It's the first of its kind in the state -- a program aimed at getting small business owners to invest in energy upgrades, without worrying about financial risk.
"Of the businesses that take the time, take the initiative to go through and actually get an energy audit, only 40 percent of them today are able to follow through and do what they know they should do and make those improvements," said Mayor Miro Weinberger (D-Burlington).
The on-bill financing program means business owners can get up front funds to invest in projects that will make them more energy-efficient and the savings on their electricity bills would then be used to make payments on those projects.
"We are talking here about more efficient lighting, improvements in refrigeration and appliances and in some cases heating or air conditioning equipment," said Sen. Bernie Sanders (I-Vermont).
The program is funded by a 1-million dollar grant from the federal government that's matched by Burlington Electric, which will provide additional incentives to businesses enrolled in the program.
"This is a revolving fund, so it will stay in the community year after year.
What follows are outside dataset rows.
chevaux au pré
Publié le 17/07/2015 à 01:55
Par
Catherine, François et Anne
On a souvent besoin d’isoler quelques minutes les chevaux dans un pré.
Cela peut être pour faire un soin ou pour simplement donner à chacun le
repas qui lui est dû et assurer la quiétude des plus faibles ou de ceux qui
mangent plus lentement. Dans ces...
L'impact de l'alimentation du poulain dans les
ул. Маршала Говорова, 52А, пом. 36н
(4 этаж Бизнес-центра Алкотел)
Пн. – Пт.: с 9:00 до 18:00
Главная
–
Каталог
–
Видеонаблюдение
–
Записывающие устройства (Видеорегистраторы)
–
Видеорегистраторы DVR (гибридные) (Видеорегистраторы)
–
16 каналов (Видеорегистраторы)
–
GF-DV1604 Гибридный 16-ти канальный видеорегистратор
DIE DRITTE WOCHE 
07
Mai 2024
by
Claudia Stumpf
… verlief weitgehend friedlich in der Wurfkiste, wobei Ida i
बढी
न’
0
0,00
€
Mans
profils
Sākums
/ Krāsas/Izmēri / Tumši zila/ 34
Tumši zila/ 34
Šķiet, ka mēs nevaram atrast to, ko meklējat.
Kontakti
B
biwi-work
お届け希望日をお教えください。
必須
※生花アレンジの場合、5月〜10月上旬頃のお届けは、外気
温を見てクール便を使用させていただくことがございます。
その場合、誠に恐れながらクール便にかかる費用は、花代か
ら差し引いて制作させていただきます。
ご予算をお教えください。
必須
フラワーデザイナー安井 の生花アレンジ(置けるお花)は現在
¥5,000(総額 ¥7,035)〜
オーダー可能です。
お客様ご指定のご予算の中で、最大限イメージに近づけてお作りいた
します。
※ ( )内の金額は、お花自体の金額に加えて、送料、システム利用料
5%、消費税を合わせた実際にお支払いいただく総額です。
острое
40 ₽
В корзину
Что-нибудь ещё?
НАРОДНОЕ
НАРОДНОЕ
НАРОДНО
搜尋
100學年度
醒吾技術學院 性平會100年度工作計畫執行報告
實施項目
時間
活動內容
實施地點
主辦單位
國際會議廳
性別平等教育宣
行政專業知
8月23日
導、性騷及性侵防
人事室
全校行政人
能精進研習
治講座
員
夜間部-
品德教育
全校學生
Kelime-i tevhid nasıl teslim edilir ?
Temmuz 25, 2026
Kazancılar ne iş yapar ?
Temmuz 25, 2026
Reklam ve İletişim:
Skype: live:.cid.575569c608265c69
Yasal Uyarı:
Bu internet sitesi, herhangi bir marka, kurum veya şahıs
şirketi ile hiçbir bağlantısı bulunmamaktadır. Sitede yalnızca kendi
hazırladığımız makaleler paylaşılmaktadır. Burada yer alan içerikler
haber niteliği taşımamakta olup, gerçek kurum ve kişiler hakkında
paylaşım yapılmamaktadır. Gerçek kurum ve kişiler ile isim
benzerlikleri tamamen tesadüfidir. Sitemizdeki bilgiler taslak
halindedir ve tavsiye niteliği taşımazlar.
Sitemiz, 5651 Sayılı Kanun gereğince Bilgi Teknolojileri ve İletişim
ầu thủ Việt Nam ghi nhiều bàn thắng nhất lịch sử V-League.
It's not just a pilot that we're going to see for a couple years and then say gee, I wish we could continue that," said Vermont Public Service Commissioner Liz Miller.
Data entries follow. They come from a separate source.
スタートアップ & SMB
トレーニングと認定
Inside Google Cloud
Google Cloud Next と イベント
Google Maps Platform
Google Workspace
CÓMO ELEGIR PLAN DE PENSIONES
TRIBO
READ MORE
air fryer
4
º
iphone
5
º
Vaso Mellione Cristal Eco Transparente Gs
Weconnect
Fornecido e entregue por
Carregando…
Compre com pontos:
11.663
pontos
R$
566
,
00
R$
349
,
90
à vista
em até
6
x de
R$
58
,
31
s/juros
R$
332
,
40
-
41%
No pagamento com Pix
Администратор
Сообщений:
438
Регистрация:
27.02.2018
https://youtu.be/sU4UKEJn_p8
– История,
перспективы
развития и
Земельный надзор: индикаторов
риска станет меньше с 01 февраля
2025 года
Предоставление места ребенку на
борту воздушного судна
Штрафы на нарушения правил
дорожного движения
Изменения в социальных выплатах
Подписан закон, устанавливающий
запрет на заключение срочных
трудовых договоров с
Right now the on-bill financing program is limited to small businesses only, but Sanders and others say they hope to bring it to homeowners and areas outside of the Queen City in the future. "This is essentially a model program. We want it to work and we are going to build big time on this program not just in Burlington but all over the State of Vermont," Sen. Sanders said.
One-hundred fifty businesses are expected to take part in the program during the first few years and projects must meet cost-effectiveness criteria. The program is expected to roll out beginning next year.